The dependent claims sharpen the boundaries of what issued. Claim 4 fixes both models as RNN-Transducers. Claim 5 narrows the PCA step to Bregman PCA, a generalization of standard PCA suited to non-Gaussian representations. Claims 6 and 7 are the on-device claims: the client model is "stored locally at a client device" while the global model sits "at a server remote from the client device," and the global encoder's memory footprint is explicitly larger than the client encoder's. Claim 8 notes the global model is initially trained on "non-private training data." And claim 9 closes the loop the title promises — distilling information back from the client model to the global model, updating the global encoder from client-side predicted coefficients. Independent claim 10 recasts that reverse direction as its own method, and claim 16 casts the forward direction as a system claim. Read together, the allowed scope is a bidirectional, PCA-mediated encoder-distillation protocol with a server-large / device-small asymmetry written directly into the claims.
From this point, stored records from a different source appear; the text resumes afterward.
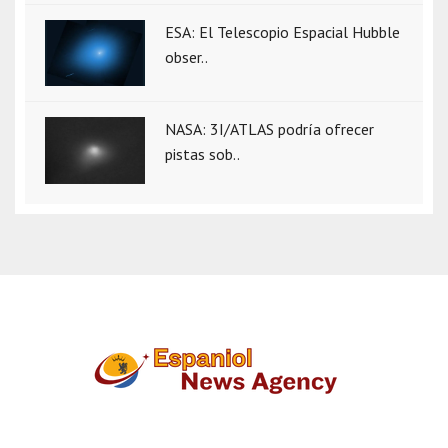
ESA: El Telescopio Espacial Hubble
obser..
NASA: 3I/ATLAS podría ofrecer
pistas sob..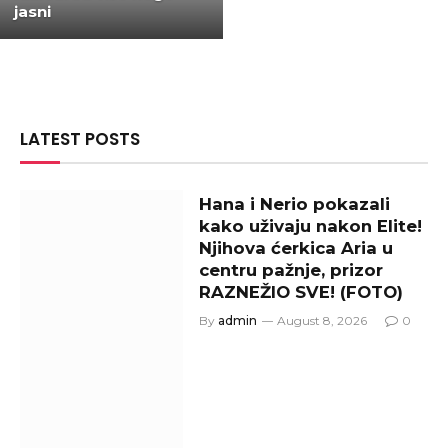
jasni
LATEST POSTS
Hana i Nerio pokazali
kako uživaju nakon Elite!
Njihova ćerkica Aria u
centru pažnje, prizor
RAZNEŽIO SVE! (FOTO)
By
admin
August 8, 2026
0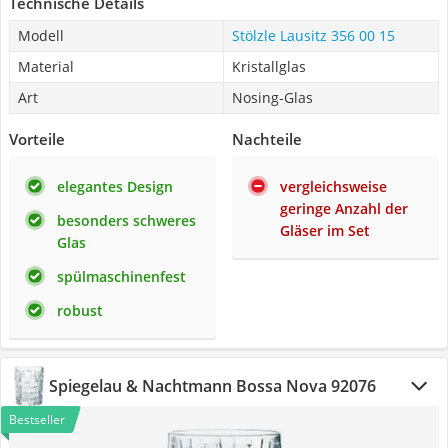
Technische Details
Modell
Stölzle Lausitz 356 00 15
Material
Kristallglas
Art
Nosing-Glas
Vorteile
Nachteile
elegantes Design
vergleichsweise
geringe Anzahl der
besonders schweres
Gläser im Set
Glas
spülmaschinenfest
robust
Spiegelau & Nachtmann Bossa Nova 92076
Bestseller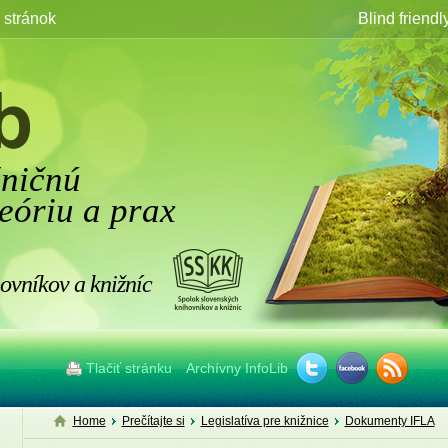
stránok
Blind friendl
žničnú
eóriu a prax
ovníkov a knižníc
Tlačiť stránku
Archívny InfoLib
Home
Prečítajte si
Legislatíva pre knižnice
Dokumenty IFLA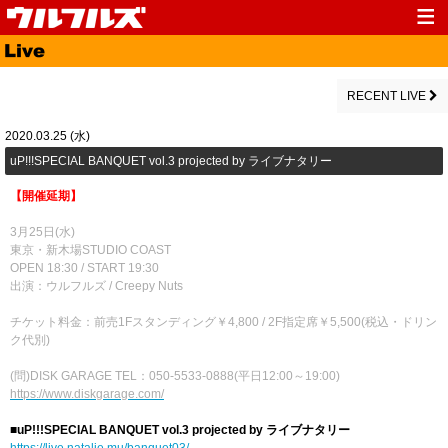
Top
News
Media
Live
RECENT LIVE
Profile
Discography
2020.03.25 (水)
​uP!!!SPECIAL BANQUET vol.3 projected by ライブナタリー
Fanclub
Goods
【開催延期】
Contact
Link
3月25日(水)
東京・新木場STUDIO COAST
OPEN 18:30 / START 19:30
出演：ウルフルズ / Creepy Nuts
チケット料金：前売1Fスタンディング￥4,800 / 2F指定席￥5,500(税込・ドリン
ク代別)
(問)DISK GARAGE TEL：050-5533-0888(平日12:00～19:00)
https://www.diskgarage.com/
■uP!!!SPECIAL BANQUET vol.3 projected by ライブナタリー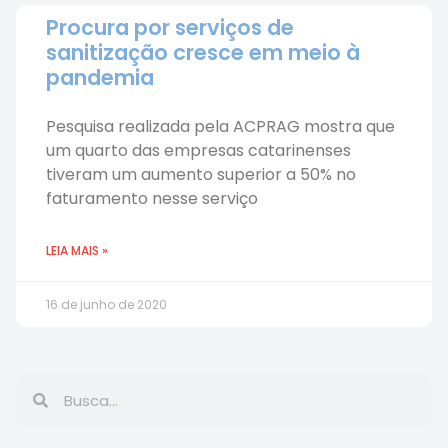
Procura por serviços de
sanitização cresce em meio à
pandemia
Pesquisa realizada pela ACPRAG mostra que
um quarto das empresas catarinenses
tiveram um aumento superior a 50% no
faturamento nesse serviço
LEIA MAIS »
16 de junho de 2020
A cluster directed at on-device, privacy-preserving training

The hero grant did not issue alone. It sits at the head of a tightly themed run of Google grants that share the same concern: training and personalizing models without centralizing raw user data. Issued alongside it is US12664977B2, directed to on-the-fly parameter compression for federated learning — the compression-of-model-updates problem that is the natural companion to distilling a smaller encoder in the first place. Where the hero patent shrinks the model, this neighboring grant is directed at shrinking what crosses the network during federated rounds. The two read as adjacent solutions to the same on-device-training bottleneck: the size of the model and the size of the update.

The cluster widens from there into personalization and on-device inference. US12664976B2 is directed to query-replay personalization of a large language model, a method for adapting an LLM to a user from their own queries rather than from a centrally pooled dataset. US12664818B2 is directed to on-device face recognition — another instance of pushing a recognition model down to the client so the underlying biometric or behavioral signal need not be transmitted. Across the four grants, the throughline is consistent and the CPC spread reflects it: speech recognition at G10L for the hero, the G06N learning family running underneath the distillation and federated-compression methods, and personalization and on-device recognition rounding out an estate that is repeatedly directed at keeping the training signal where the data already is — on the device.

What US12664978B2 claims, then, is narrower and more concrete than "federated learning for speech." It is a specific encoder-distillation procedure: take a large server ASR encoder, run PCA to build a compact coordinate system, and train a smaller device encoder to predict coefficients in that space against a loss assembled from the global output and the PCA components, with the prediction and joint networks held fixed and the direction of distillation runnable both ways. Because the device side learns only to reproduce PCA coefficients rather than to match raw outputs, the protocol is structured so the on-device training the claims describe can proceed in a federated setting without raw audio leaving the device. The scope is what the allowed claims say it is, and the claims say it plainly. For reading the record as granted, the coverage is on its face, and its company is unambiguous: it issued in a Google cluster directed, repeatedly, at the same problem — training capable models on the client without pulling the client's data to the server.